I have been managing a couple of brand’s fan pages directly for some time – Savvy Cellar Wines (which I’m a Co-Owner of) for over two years and Organic Wine Review (which was video blog launched last year). My consulting practice SmokeJumper Strategy is increasing being called upon to assist software and Internet companies with their social media and marketing strategy, which inevitably includes Facebook. I was also recently asked by Facebook to become an Advisor to their Local product and marketing efforts.
During this time, I’ve experimented with many aspects of managing a fan page for a small & local businesses: from times to post, different media types and observing and measuring what types of posts seem to drive social interaction. Along the way, we’ve managed to grow our fan base (now at 2,100), hopefully engage them in a positive way and taken advantage of the advances Facebook has engineered into their tools and apps for fan pages, their advertising platform and their analytics to measure audiences and responses to actions.
Recently I read the Buddy Media report “Facebook’s Edgerank: How to Make Sure You’re in the News Feed“. While, I’m not sure I understand the calculation of Edgerank (or Google’s PageRank for that matter), reading the report served to do several things for me:
- Confirmation of some of the things I had observed casually or intuitively.
- Generated new ideas to try out.
- Motivation to write this blog post & adapt their “Top 10 Tips”
So here is my adaptation of their list, morphed into what has worked for me in managing a Facebook fan page for a small, local business:
1) Ask Questions. Sounds obvious but if you want people to do more than passively read your posts (or skip over ‘em altogether), ask them questions. ”What item on this month’s menu are you most excited to try?”
2) Games & Trivia. We recently created an iPad contest app “Know the Savvy Sommelier” as an anti-dote to Groupon, Living Social and other daily deal sites. This gives us the ability drop clues about current contests or announce winners from prior contests. You don’t need to have a custom mobile app to come up with a basic trivia question.
3) Interact with Comments. Again, another tip that sounds obvious. If someone posts on your wall (and it’s appropriate – not spam) or responds to one of your posts with a comment, then you should respond. Brief and direct is good. Fun, friendly and personable is better. TIP: if someone asks you a direct question such as “What time are you open until tonight?” it is best to respond ASAP. However if the comment is more conversational, I try to wait to respond – hopefully more fans will engage by commenting on or liking the post and then when I respond, all that have liked or commented will be notified of my response.
4) Use Polls. A twist on #1 is to use Facebook’s Question app. Here are examples of the types of questions we ask our fans. We recently asked fans which of our award-winning wine class they were most excited about attending. On opening day of the baseball season, we came up with a poll as to what their favorite wine & baseball stadium food pairing was. (Garlic Fries & Brut Champagne was the clear winner!)
5) Offer Incentives. This is an emerging area of tech start-up activity – the ability to target and offer incentives to your fans to help drive additional patronage and “fandom”. We have a mobile fan list – when you join we offer 25% off your next wine tasting flight. (Text “wine” to 244326 to try it out). Periodically I’ll ask Facebook Fans if they have joined our mobile fan list.
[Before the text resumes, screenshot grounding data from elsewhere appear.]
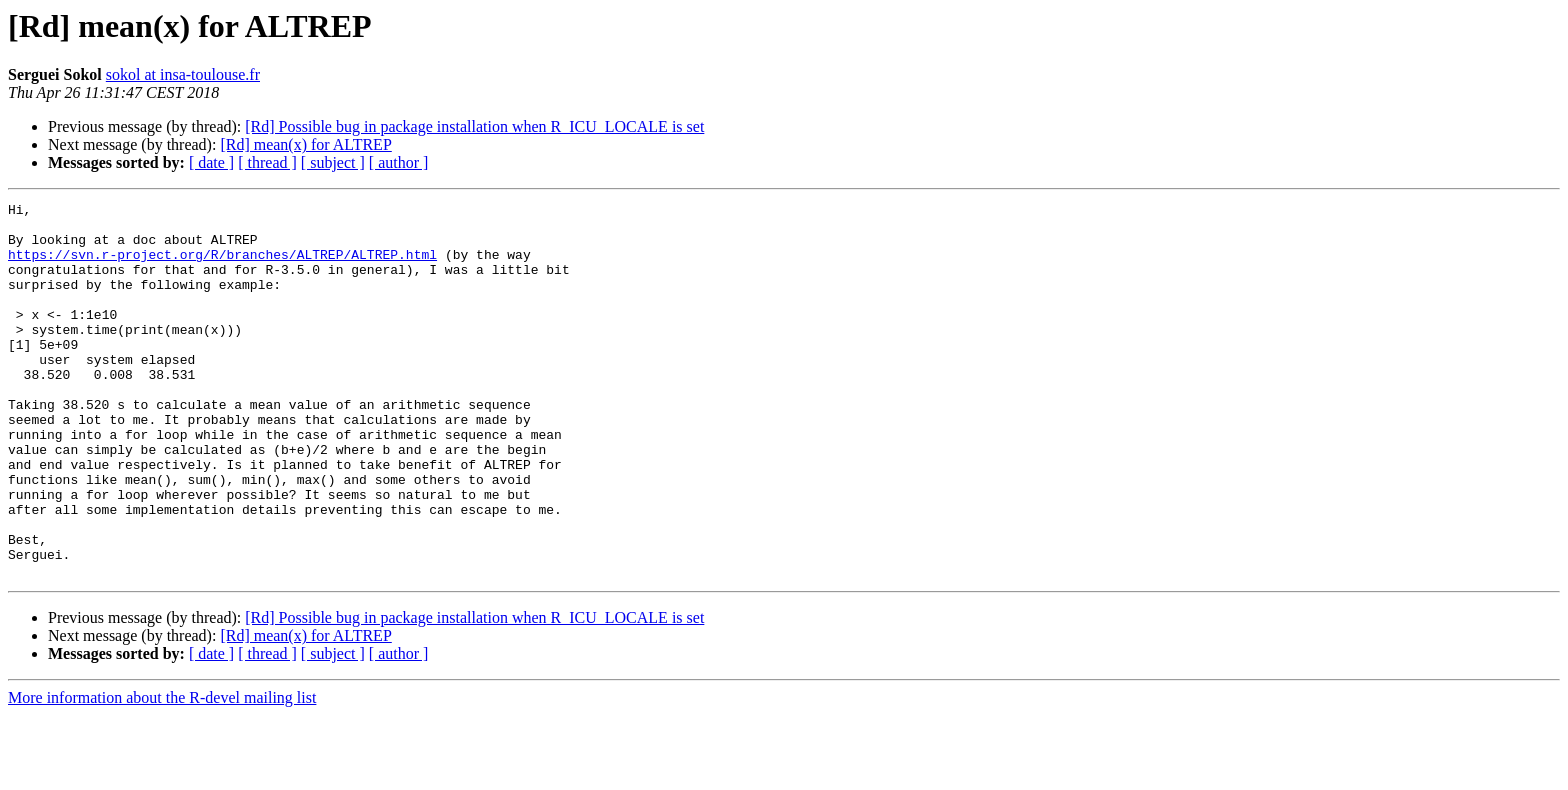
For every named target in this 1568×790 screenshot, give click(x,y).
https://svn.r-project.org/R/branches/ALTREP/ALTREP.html (222, 266)
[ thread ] (267, 162)
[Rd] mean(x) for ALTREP (305, 144)
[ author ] (399, 162)
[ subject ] (333, 162)
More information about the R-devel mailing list (162, 772)
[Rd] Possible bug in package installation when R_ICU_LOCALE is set (474, 126)
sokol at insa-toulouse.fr (183, 74)
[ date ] (211, 162)
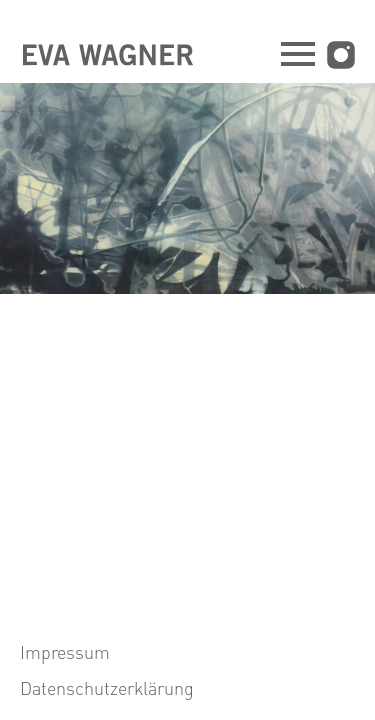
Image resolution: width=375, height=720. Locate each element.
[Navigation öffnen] (298, 56)
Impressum (65, 651)
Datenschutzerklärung (107, 687)
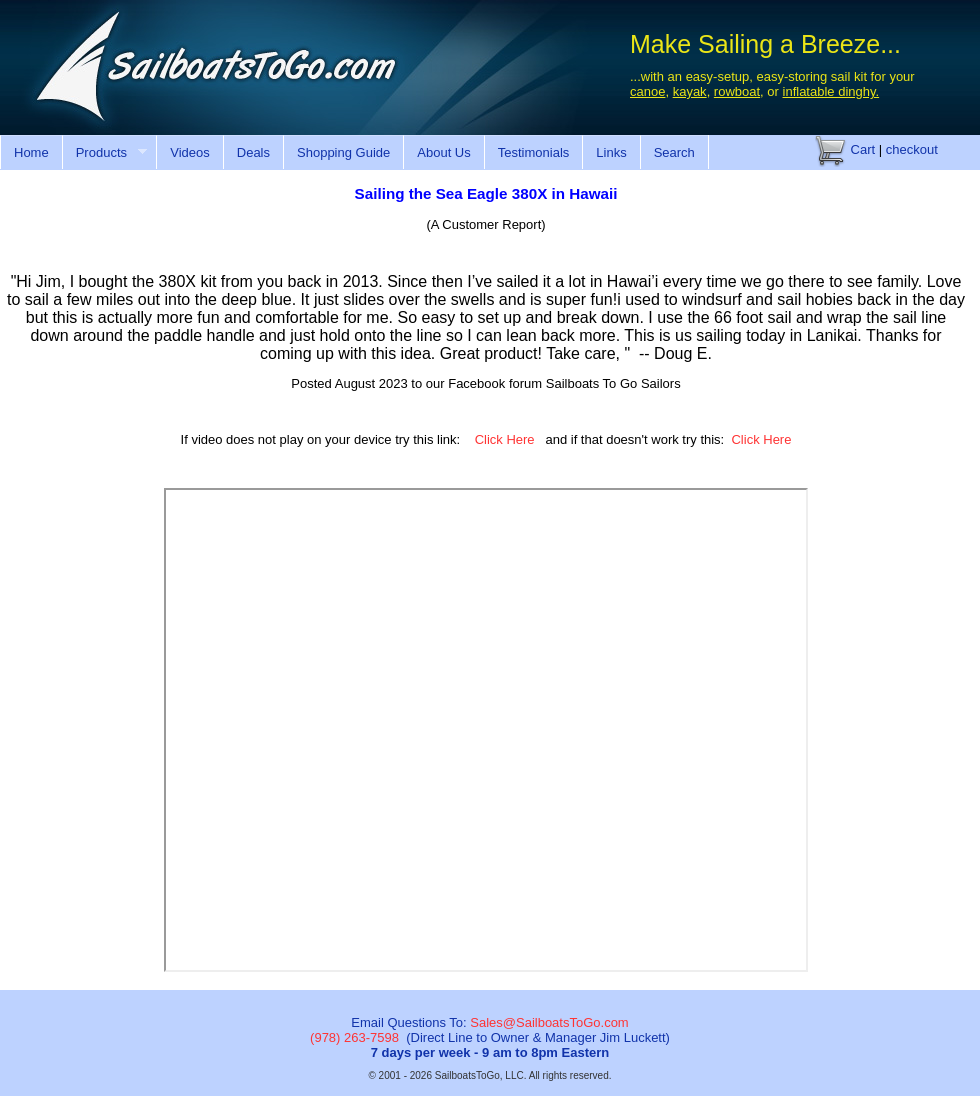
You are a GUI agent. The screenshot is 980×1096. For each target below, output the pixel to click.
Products (104, 153)
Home (31, 152)
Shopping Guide (343, 152)
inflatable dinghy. (831, 91)
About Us (443, 152)
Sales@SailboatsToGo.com (549, 1022)
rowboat (737, 91)
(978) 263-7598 (354, 1037)
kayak (690, 91)
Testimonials (534, 152)
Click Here (505, 439)
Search (674, 152)
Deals (253, 152)
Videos (190, 152)
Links (611, 152)
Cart (845, 149)
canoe (647, 91)
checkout (912, 149)
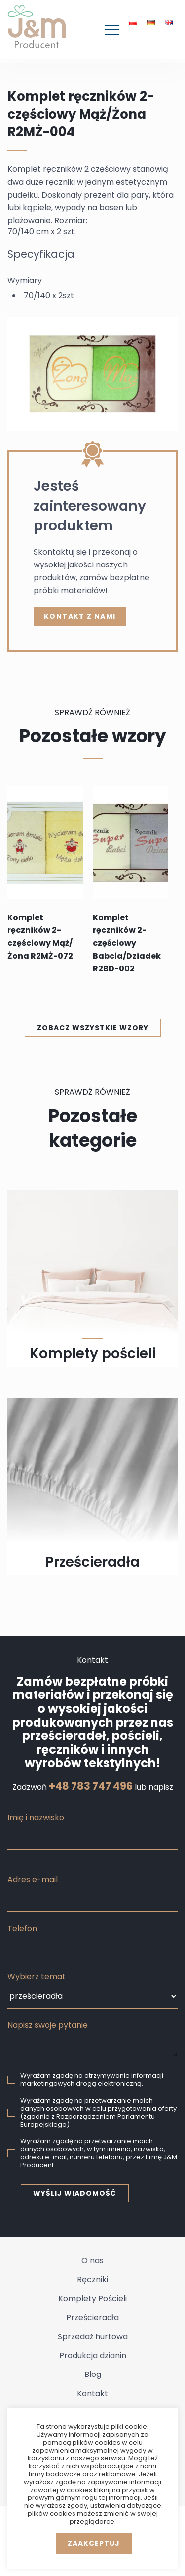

We are experimenting with incentives for social activity – e.g. grab this mobile coupon if you fan us on Facebook.
6) Photos. Our fans love pictures. I’ll post almost anything – staff tasting and evaluating wines behind the scenes, fresh flowers planted on the patio, a big stack of empty wine boxes burying one of our team members. Last week I took a pic of a pitcher of sangria immediately after it was freshly made – it generated a dozen likes and even more comments!
7) Relate to Current Events. We often entice folks on warm sunny days to partake in hanging out on the Best Patio in Mountain View! We also try to offer up events related to holidays – Father’s Day Wine Tasting, “Hallowine”, St. Patrick’s Day Green Wine Special, etc.
Video. We need to do much more of this – classic case of a consultant (or parent) saying, “Do as I say, not as I do“. We have a YouTube channel and post videos of our servers reviewing certain wines they are excited about. We then post links to those videos on Facebook.
9) Reviews. I periodically will draw attention to our reviews (primarily on Yelp). Typically I’ll thank a person for posting the review. Sometimes, when we’ve been hit with a bad review, I’ll lament and ask others what they think – sometimes it helps getting a broader perspective, can generate constructive feedback and often will pick up my mood after being lambasted. (It also can be cathartic to blog about it).
10)Funny Tweet. This is a new idea I haven’t tried out yet, but as we are active on Twitter I think there is a way to find a humorous tweet periodically and share with our fans. Perhaps a quote could work as well.
Buddy Media offers a couple of others that didn’t make my Top 10 List as they are not really specific ideas for a post itself but rather practices that should be adhered to continually:
- Provide Links. Most posts should provide a link to relevant content.
- Be Explicit. We periodically will ask fans to do something such as vote for us in a “Best of” contest.